Scan the records below. List lines holding "Solar".

Dataset entries
********************
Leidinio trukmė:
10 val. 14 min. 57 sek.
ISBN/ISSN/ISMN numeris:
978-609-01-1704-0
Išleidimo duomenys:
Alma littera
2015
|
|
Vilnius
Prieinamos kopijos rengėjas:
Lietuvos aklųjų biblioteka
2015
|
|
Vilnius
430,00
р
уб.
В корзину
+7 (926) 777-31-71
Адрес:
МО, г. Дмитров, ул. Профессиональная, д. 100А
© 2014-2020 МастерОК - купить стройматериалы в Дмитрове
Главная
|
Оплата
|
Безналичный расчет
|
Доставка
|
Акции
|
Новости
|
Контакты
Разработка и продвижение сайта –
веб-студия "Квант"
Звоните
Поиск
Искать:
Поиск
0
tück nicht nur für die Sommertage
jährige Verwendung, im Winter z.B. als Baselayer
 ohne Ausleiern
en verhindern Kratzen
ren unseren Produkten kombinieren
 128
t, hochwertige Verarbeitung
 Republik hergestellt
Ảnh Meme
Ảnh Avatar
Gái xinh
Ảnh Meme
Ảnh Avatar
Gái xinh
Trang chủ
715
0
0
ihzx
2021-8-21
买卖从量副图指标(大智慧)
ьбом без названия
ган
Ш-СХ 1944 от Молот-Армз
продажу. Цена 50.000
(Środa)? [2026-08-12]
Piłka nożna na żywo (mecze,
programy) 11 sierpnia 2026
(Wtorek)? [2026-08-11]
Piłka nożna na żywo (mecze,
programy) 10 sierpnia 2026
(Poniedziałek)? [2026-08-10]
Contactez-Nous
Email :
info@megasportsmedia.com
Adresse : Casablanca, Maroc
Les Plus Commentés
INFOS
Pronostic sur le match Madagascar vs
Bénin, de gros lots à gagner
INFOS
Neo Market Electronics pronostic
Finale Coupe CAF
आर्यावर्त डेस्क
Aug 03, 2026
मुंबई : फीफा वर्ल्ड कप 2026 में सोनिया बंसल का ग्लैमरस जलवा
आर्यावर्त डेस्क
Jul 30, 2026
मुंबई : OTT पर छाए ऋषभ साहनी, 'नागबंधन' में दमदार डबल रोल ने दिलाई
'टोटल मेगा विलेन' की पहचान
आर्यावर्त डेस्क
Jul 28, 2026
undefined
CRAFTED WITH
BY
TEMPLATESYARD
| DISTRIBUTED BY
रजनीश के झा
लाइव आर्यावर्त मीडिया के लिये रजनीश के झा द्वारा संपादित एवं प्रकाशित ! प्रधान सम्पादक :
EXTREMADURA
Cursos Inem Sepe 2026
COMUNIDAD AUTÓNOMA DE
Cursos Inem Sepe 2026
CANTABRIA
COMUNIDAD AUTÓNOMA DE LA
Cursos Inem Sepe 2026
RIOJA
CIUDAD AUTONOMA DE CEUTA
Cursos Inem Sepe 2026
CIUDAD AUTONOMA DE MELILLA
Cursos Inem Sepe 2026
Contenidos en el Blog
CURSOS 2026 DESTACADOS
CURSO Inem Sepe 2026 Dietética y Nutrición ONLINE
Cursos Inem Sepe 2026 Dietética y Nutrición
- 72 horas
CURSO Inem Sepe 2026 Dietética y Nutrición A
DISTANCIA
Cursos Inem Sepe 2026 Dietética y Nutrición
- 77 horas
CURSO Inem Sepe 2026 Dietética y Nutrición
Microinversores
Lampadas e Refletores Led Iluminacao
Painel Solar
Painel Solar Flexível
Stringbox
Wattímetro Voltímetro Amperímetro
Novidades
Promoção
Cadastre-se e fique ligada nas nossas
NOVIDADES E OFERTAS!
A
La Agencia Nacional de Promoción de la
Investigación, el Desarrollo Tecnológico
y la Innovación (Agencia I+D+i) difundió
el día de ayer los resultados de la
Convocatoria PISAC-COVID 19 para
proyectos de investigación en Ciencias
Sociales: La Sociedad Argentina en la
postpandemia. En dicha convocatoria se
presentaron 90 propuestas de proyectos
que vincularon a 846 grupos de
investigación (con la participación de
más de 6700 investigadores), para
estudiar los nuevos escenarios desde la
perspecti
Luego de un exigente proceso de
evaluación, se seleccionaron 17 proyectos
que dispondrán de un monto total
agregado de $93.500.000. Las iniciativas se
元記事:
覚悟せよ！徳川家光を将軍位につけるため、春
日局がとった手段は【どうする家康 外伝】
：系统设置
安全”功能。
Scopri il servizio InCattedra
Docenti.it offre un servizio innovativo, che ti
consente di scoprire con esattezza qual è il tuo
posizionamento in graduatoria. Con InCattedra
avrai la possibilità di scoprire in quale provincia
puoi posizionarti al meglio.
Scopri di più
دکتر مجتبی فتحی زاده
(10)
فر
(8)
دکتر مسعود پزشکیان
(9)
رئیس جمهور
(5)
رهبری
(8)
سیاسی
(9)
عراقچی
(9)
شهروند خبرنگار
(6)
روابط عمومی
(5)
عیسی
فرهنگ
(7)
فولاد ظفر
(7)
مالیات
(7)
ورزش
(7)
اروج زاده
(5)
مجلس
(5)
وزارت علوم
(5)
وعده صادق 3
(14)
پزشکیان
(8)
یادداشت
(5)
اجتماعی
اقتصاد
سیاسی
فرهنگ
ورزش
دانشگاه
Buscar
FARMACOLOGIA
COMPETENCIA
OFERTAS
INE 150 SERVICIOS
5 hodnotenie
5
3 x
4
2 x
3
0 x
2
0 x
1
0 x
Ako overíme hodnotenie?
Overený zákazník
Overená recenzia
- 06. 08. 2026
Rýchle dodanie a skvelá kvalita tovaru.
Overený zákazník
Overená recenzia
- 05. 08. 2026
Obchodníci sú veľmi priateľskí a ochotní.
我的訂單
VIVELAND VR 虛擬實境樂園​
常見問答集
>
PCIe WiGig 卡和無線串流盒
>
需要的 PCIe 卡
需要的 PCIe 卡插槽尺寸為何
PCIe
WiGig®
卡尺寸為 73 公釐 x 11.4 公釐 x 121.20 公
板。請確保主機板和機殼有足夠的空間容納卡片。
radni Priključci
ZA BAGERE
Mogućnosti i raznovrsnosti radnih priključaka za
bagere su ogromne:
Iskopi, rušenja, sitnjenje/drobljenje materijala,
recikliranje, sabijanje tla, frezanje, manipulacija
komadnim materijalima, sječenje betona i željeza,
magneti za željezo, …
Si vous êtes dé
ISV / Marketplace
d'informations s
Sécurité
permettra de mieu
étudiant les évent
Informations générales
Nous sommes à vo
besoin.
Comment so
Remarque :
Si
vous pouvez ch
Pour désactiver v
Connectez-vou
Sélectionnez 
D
********************
= WRITTEN ANSWER =
Painel Solar
Painel Solar Flexível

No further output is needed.